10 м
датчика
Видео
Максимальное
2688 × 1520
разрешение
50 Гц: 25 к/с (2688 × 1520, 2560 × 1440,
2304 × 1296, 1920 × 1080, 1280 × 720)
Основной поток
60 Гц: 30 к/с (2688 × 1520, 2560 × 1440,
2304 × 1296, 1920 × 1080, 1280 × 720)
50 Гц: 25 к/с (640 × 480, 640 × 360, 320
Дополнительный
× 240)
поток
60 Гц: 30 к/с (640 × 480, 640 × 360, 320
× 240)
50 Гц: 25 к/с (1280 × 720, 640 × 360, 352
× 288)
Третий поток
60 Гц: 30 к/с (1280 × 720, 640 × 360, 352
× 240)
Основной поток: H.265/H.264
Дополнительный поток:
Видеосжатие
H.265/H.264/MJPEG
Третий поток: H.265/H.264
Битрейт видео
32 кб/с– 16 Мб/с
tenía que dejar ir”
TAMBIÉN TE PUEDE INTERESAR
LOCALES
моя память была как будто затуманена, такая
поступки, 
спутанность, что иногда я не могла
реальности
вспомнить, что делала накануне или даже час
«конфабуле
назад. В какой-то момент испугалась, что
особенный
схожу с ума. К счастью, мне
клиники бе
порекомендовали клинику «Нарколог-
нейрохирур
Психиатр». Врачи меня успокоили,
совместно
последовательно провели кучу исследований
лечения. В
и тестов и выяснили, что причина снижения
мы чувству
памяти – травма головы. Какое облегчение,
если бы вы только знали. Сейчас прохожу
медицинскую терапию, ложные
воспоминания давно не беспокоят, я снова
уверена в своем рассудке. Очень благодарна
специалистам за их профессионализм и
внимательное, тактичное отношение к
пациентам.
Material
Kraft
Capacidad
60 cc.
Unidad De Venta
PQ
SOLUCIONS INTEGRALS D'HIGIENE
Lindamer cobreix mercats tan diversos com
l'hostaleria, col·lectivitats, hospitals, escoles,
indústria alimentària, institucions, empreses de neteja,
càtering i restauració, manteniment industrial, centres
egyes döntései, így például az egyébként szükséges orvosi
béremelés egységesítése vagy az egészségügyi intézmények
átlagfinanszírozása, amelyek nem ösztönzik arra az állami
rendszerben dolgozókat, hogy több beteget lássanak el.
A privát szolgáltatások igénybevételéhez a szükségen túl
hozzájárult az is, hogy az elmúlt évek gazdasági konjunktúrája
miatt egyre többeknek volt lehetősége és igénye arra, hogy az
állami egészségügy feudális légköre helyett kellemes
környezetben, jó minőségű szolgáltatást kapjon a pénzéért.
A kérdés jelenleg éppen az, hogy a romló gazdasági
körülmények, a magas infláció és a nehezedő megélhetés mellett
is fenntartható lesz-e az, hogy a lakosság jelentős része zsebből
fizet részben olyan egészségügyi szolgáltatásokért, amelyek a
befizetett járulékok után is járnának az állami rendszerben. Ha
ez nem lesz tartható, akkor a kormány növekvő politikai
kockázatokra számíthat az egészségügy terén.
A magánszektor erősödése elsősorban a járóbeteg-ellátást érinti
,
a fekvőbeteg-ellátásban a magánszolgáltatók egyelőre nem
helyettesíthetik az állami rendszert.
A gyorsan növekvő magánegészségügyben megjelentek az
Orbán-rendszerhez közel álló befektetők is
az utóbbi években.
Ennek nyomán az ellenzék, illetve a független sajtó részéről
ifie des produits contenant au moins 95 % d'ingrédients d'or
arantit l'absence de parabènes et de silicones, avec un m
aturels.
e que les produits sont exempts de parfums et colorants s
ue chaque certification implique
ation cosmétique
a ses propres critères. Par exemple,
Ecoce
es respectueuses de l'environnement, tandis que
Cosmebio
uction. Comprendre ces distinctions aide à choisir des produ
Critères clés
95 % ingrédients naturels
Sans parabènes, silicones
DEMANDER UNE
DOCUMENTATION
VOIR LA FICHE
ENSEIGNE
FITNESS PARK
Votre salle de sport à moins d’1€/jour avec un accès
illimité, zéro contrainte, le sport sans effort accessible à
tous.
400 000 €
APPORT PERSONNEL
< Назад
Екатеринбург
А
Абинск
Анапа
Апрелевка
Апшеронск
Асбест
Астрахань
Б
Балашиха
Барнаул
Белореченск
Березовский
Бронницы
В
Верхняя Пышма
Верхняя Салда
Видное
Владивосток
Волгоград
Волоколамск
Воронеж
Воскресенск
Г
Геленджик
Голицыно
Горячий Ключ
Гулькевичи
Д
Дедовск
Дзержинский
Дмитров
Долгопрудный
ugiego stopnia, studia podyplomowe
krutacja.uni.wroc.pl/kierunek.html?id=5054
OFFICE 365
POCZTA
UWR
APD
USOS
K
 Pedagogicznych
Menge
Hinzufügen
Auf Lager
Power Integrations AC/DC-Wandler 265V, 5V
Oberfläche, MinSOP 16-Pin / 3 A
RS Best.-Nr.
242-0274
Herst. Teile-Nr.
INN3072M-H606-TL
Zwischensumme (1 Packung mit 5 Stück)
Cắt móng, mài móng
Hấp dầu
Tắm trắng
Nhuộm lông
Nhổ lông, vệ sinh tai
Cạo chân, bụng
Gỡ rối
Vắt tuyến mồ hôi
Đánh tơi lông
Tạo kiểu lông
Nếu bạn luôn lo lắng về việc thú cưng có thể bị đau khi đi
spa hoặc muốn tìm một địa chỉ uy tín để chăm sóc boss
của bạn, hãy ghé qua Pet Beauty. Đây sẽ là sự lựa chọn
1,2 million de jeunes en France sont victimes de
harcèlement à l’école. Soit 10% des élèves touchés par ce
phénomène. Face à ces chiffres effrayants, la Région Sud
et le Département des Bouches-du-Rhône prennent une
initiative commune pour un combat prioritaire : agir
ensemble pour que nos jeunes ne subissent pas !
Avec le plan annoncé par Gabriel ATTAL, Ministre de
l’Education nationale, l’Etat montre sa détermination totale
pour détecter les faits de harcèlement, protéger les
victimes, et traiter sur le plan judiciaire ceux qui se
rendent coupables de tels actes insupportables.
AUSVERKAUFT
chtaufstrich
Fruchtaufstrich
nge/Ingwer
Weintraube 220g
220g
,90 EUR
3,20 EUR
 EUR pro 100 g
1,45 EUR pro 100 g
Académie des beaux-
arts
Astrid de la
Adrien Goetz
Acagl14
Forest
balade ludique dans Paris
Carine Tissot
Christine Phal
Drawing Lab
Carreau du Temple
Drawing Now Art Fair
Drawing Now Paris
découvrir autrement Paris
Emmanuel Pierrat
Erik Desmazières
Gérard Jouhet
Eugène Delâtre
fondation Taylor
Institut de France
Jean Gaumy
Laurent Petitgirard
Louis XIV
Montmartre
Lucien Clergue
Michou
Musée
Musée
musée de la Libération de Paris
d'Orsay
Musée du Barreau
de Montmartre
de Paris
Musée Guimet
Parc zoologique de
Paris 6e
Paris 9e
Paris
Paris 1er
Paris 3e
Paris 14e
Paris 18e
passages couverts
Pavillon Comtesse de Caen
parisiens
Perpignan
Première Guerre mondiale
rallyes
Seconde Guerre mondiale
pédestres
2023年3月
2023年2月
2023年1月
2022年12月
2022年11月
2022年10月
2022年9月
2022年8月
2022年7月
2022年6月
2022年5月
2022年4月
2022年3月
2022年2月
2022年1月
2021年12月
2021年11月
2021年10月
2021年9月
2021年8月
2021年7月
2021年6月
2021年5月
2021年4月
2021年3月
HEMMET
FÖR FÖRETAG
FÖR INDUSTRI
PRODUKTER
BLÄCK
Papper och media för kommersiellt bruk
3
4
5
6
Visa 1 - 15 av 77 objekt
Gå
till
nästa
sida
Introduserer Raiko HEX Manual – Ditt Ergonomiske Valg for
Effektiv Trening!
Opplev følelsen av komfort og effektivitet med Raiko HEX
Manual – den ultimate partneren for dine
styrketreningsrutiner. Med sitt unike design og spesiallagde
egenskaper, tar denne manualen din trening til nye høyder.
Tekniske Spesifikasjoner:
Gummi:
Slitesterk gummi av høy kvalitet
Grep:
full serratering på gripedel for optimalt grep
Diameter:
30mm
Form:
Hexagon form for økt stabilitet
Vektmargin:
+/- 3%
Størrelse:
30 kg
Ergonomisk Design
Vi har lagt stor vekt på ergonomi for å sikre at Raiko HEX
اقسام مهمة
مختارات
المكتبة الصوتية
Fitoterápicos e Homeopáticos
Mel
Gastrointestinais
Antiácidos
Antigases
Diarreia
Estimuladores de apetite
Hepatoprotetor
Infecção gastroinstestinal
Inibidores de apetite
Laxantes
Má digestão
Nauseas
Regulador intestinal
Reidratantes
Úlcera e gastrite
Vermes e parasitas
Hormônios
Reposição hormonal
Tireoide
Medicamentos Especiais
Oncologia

=== TASK DIRECTIONS ===
Return a copy of every line in the records that includes the string "gazdasági".

=== RESULT ===
hozzájárult az is, hogy az elmúlt évek gazdasági konjunktúrája
A kérdés jelenleg éppen az, hogy a romló gazdasági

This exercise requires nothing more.